Defending water rights
Six of the nine Supreme Court justices hold the conservative majority with a weighted vote hinging on Barrett.
Barrett hearing the pleas from both sides and asking direct, firm, and thorough questions, illuminated the task ahead for Diné Bikéyah in its ability to protect and defend its water rights.
Barrett said conceptually, she is trying to decide if the Nation’s argument feels more like a breach-of-contract claim versus a breach-of-trust, asking Liu if there is a claim that the Navajo could have brought for breaching the treaty.
Liu responded, “If the Navajo Nation wanted to take advantage of common law trust principles, for example, if they tried to hold us to a duty of prudence of duty of loyalty, then they would have to prove something more than just any old treaty duty.
“They’d have to show that that duty also bore the characteristics of a conventional fiduciary relationship,” he said.
Justice Neil Gorsuch gave a synopsis to Liu that the Navajo were not allowed in the Arizona v. California case or at any other time to assert Winters rights and have any rights in the mainstream adjudicated because the government opposed the Nation’s motion to intervene in Arizona v. California.
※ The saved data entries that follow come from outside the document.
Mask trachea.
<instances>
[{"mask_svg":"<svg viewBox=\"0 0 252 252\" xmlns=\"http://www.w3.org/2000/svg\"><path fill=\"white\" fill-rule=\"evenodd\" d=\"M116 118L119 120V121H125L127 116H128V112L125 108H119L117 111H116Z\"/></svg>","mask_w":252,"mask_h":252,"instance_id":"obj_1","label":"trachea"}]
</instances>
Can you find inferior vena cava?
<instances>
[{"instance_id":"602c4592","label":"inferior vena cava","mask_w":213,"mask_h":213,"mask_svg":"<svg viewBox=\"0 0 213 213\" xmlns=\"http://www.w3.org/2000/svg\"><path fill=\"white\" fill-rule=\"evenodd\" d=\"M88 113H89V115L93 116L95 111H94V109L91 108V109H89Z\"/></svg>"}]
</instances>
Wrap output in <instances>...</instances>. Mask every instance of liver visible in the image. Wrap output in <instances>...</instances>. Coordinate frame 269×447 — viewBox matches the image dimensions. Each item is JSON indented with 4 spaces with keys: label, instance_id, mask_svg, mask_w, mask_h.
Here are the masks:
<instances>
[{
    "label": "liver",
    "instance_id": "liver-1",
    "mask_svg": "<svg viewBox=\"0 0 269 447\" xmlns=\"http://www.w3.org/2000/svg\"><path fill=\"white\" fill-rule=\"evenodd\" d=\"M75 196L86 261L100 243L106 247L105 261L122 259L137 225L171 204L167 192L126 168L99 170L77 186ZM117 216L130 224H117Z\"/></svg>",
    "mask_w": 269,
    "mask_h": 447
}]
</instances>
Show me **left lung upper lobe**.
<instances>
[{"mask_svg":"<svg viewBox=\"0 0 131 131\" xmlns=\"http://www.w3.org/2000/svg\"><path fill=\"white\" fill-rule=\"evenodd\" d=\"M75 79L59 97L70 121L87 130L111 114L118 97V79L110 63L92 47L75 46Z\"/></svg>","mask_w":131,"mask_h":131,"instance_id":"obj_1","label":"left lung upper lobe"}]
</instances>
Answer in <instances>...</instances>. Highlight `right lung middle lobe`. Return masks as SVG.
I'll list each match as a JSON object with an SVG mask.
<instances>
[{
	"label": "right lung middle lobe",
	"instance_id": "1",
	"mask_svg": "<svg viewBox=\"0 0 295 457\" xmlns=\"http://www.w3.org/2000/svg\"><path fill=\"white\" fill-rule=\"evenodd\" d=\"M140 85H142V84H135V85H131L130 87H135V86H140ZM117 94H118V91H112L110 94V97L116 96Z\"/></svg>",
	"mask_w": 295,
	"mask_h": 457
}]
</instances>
He continued to explain that the consent decree suggests it does not resolve the rights of any Indian tribe except as expressly provided in the decree, which does not include the Navajo, leading him to question Liu if the Navajo intervene, would the government oppose it again.
Liu responded to Gorsuch, saying, “We might oppose it.”
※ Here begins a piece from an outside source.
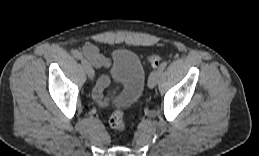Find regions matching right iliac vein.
<instances>
[{"mask_svg": "<svg viewBox=\"0 0 259 156\" xmlns=\"http://www.w3.org/2000/svg\"><path fill=\"white\" fill-rule=\"evenodd\" d=\"M81 63H82V65H83V67H84V69H85V71H86L88 77H89L90 79H93L95 73H94V70H93L91 64H90L86 59H82V60H81Z\"/></svg>", "mask_w": 259, "mask_h": 156, "instance_id": "63e3f726", "label": "right iliac vein"}]
</instances>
“That’s partly why the Navajo can bring a motion to reopen the decree if they want to,” Liu said, to which Gorsuch replied, “You’re going to oppose it again. You just made that clear standing at the lectern.”
Barrett told Liu, “Seems to me that the strongest arguments made on behalf of the Navajo are in the nature of you breached the treaty, it was broken promises, you promised us (Navajo) a permanent home, and you’re not.”
Support from Navajo
A show of support from local naat’áanii from Diné Bikéyah attended the hearings in Wáshindoon.
Navajo Nation President Buu Nygren, Vice President Richelle Montoya, Speaker Crystalyne Curley, Council delegates Eugenia Charles-Newton and Brenda Jesus, and Navajo Nation Attorney General Ethel Branch made the journey to Wáshindoon to represent the future of Diné in this critical case.
Former Navajo Chairman Peter MacDonald and Navajo Nation Water Rights Commission Chair Joelynn Ashley also attended.
In a public press release on social media, Curley expressed her views and shared reflections from her childhood concerning accessible water then and how it hasn’t changed in the current day.
“This case goes beyond the fiduciary duty of the federal government. The outcome of this hearing may determine the livelihood of our Navajo people now and for all future generations,” Curley said. “The right to water centers on our right to a permanent homeland through our treaties and the prayers of our ancestors since time immemorial.”
“As a child, I grew up in a home without running water, and to this day, we still have over 30 percent of our people who don’t have access to clean running water in their homes,” she said. “Our leaders long ago fought for our right to our homeland, including the right to water, the right to life.”
The U.S. Supreme Court will hear closing arguments next month and expects to deliver a ruling in June 2023.